In April of 2016, I made a decision to try to help the horses that came through the auction in New Holland, Pa.
I met and talked with the owners and dealer's, many of which were unsure at first, but agreed to what I asked. I knew these horses were vulnerable to falling into dangerous situations and that very few people could actually attend the sale in person.
I started with a quick description and some photos, then posted them to our Facebook group page "Horses Of New Holland" each Sunday evening. The news of these efforts spread and the membership grew rapidly.
People within the U.S. and internationally started to follow us. People volunteered to help members who couldn't attend in person by answering questions and proxy bidding on their behalf. This lead to 12-15 horses being purchased weekly for people from all over. We then introduced video of the horses, which people embraced as they could get a good sence of the horses personality.
Resources for transport, quarantine and a guide on how to navigate the auction to attend in person were added to the group page. A list of area rescues that pull horses from the auction was added.

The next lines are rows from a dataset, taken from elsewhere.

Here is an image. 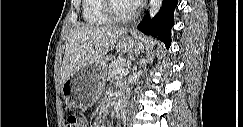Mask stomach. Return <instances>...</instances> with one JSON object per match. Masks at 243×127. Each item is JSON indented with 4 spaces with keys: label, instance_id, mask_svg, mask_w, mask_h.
<instances>
[{
    "label": "stomach",
    "instance_id": "0dacf381",
    "mask_svg": "<svg viewBox=\"0 0 243 127\" xmlns=\"http://www.w3.org/2000/svg\"><path fill=\"white\" fill-rule=\"evenodd\" d=\"M144 46L139 34L124 35L117 42V50L121 54L137 52ZM106 59L102 58L85 64L79 71L61 86V93L65 102L73 108H88L99 98L107 72Z\"/></svg>",
    "mask_w": 243,
    "mask_h": 127
}]
</instances>
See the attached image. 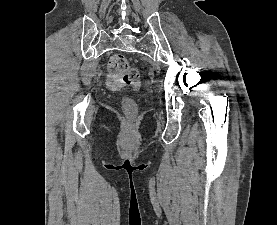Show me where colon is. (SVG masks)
Wrapping results in <instances>:
<instances>
[{
    "label": "colon",
    "instance_id": "5ec220e1",
    "mask_svg": "<svg viewBox=\"0 0 277 225\" xmlns=\"http://www.w3.org/2000/svg\"><path fill=\"white\" fill-rule=\"evenodd\" d=\"M108 65L109 70L118 76L125 86L137 87L139 85V72L129 64L124 55H113ZM122 111L129 118L135 117L138 111L136 102L133 99L124 98L122 100Z\"/></svg>",
    "mask_w": 277,
    "mask_h": 225
}]
</instances>
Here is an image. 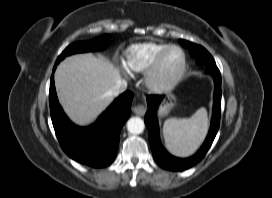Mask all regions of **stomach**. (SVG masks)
<instances>
[{
  "label": "stomach",
  "instance_id": "1",
  "mask_svg": "<svg viewBox=\"0 0 272 198\" xmlns=\"http://www.w3.org/2000/svg\"><path fill=\"white\" fill-rule=\"evenodd\" d=\"M177 105V98L175 95H170L169 98L161 105L158 115L159 117L163 118L168 116L171 111L176 107Z\"/></svg>",
  "mask_w": 272,
  "mask_h": 198
}]
</instances>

Attendance and membership grew!
A group page to help rescues and trainers called "Horses Of New Holland After" was created. Horses that had come through the auction and were now ready for a new home could be posted here. People who wanted an already quarantined and vetted horse, with more information than is offered at the auction, could go to that group page to find their new best friend.
All was going really well for the horses, but prices started to go up, and kill buyers and flippers were being exposed. People now knew if a horse had just come through the auction and hadn't really been used as a trail horse / show horse as the flippers claimed. Their fabricated stories became harder to sell. Kill buyers broker programs were also now not as profitable, and there was a lot more competition for them with attendance now way up. These two groups began to complain about our coverage and networking. The auction held out for awhile, but eventually gave in to the kill buyers threats and demands to keep their business coming in. As well as we were doing, our 12-15 wasn't enough compared to the 40-60+ the kill buyers bought every week. The auction owners made the call, photos and video were banned. This certainly slowed us down, but I couldn't let it end there.

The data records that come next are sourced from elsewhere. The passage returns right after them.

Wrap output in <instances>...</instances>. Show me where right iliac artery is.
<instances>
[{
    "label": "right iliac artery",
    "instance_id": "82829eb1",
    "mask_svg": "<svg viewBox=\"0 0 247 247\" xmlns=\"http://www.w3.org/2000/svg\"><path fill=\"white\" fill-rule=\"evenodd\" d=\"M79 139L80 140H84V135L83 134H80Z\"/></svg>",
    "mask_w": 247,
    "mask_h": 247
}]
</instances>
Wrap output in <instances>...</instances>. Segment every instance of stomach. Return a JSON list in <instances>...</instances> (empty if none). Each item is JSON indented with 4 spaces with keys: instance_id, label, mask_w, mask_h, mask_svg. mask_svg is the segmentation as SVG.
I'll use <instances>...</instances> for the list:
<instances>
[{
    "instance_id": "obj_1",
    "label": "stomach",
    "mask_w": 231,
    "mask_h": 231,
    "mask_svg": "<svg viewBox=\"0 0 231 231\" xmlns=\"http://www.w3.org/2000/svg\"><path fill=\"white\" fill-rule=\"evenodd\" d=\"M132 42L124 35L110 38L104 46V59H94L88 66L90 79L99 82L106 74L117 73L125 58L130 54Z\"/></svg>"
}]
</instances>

I'd offered to work with the auction to get them an online presence and guide them along that road, but there was no interest. So, Horses Of New Holland Before was created. The purpose here was to get the horses sold prior to ever coming to the auction barn. They would be safer on many levels and their owners had an alternative with rehoming them.
All these things have lead us to the point of creating our online sale. Horses Of New Holland (Auction Alternative). So many people across the country have found themselves in unforeseen circumstances and need to re-home their horses, often on short notice. Dealers spend $700 - $1000 per sale, when hauling a load in from out of state. Buyers have to take off from work, drive to the sale to bid, and make a decision with little information in less than one minutes time. Horses get stressed and often injured in transport, are exposed to a variety of illnesses and traumatized by the crowd and other horses in the barn. This is a better way for the buyer, seller and horse!
This will be available across the country, not just locally. Unscrupulous auction houses, flippers and kill buyers...its about to get real.